Nato a Buenos Aires nel 1953, ha dedicato la sua gioventù alla lotta al regime dei colonnelli argentino nelle file dell'Esercito Rivoluzionario del Popolo. Venne arrestato tre volte, e nelle prigioni sudamericane subì mesi di sevizie e torture. «Una resistenza pericolosa, ma lineare, semplice. Sapevamo chi fosse il nemico. Oggi il mondo è cambiato, ed è tutto più complesso. È un sistema ad ingranaggi, in cui è difficile trovare un responsabile». Nonostante cambino i «metodi di resistenza», però, «io rimango militante». Domani Benasayag sarà a Lograto per la rassegna Filosofi lungo l'Oglio, in cui verrà premiato per il suo libro del 2019 «Funzionare o esistere».

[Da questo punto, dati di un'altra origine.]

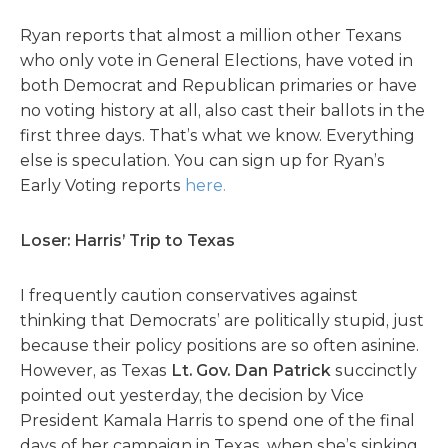
Ryan reports that almost a million other Texans
who only vote in General Elections, have voted in
both Democrat and Republican primaries or have
no voting history at all, also cast their ballots in the
first three days. That’s what we know. Everything
else is speculation. You can sign up for Ryan’s
Early Voting reports
here.
Loser: Harris’ Trip to Texas
I frequently caution conservatives against
thinking that Democrats’ are politically stupid, just
because their policy positions are so often asinine.
However, as Texas
Lt. Gov. Dan Patrick
succinctly
pointed out yesterday, the decision by Vice
President Kamala Harris to spend one of the final
days of her campaign in Texas, when she’s sinking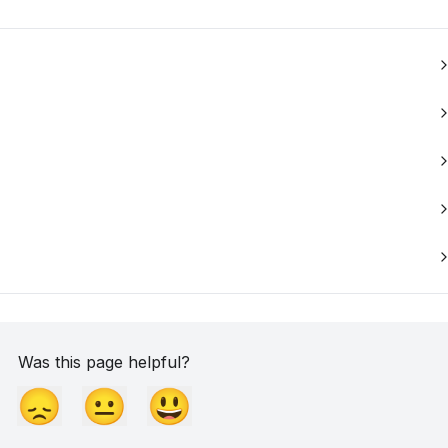
Was this page helpful?
😞
😐
😃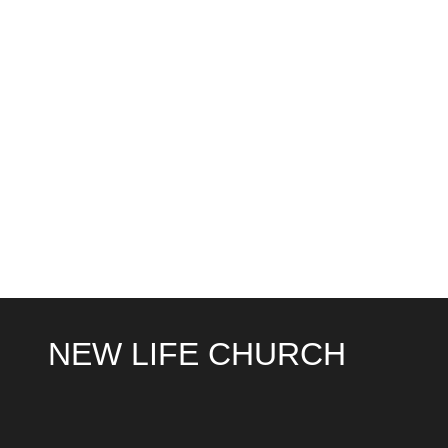
NEW LIFE CHURCH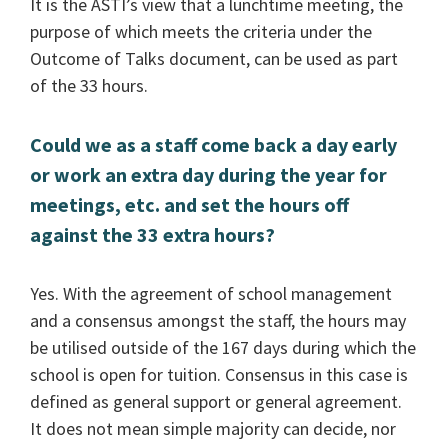
It is the ASTI’s view that a lunchtime meeting, the
purpose of which meets the criteria under the
Outcome of Talks document, can be used as part
of the 33 hours.
Could we as a staff come back a day early
or work an extra day during the year for
meetings, etc. and set the hours off
against the 33 extra hours?
Yes. With the agreement of school management
and a consensus amongst the staff, the hours may
be utilised outside of the 167 days during which the
school is open for tuition. Consensus in this case is
defined as general support or general agreement.
It does not mean simple majority can decide, nor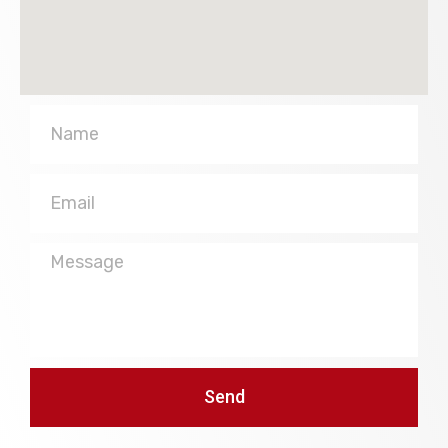
Name
Email
Message
Send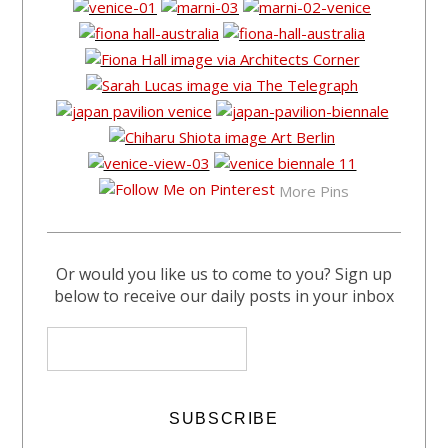
More Pins
Or would you like us to come to you? Sign up
below to receive our daily posts in your inbox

La contrapposizione fra questi due modi di vivere è alla base di una parte consistente del pensiero di Benasayag. «L'agire dell'uomo è intrappolato nell'utilitarismo funzionalista che caratterizza il nostro mondo in crisi». E il problema è che «non esiste un orizzonte per superare la crisi». Dall'«agire secondo virtù» dei classici, insomma, si sarebbe passati all'«agire secondo utilità: il funzionare ci intrappola in un circolo vizioso che ci obbliga a giustificare perché viviamo. Invece bisognerebbe riuscire a vivere da inutili, e percepire tale condizione come la perfezione stessa». Una visione implicitamente positiva della natura umana con cui non sarebbe d'accordo gente come Schopenhauer. «La distanza fra Berlino e Buenos Aires è incommensurabile. Non riesco a concepire una natura umana come sofferenza, né una natura umana in sé: l'uomo è in permanente costruzione, è un diventare dinamico. È gioia per la potenza di agire e costruire legami». Da qui, la necessità di seguire il «richiamo del desiderio», secondo l'immagine «alata» che ne dà Platone nel Fedro.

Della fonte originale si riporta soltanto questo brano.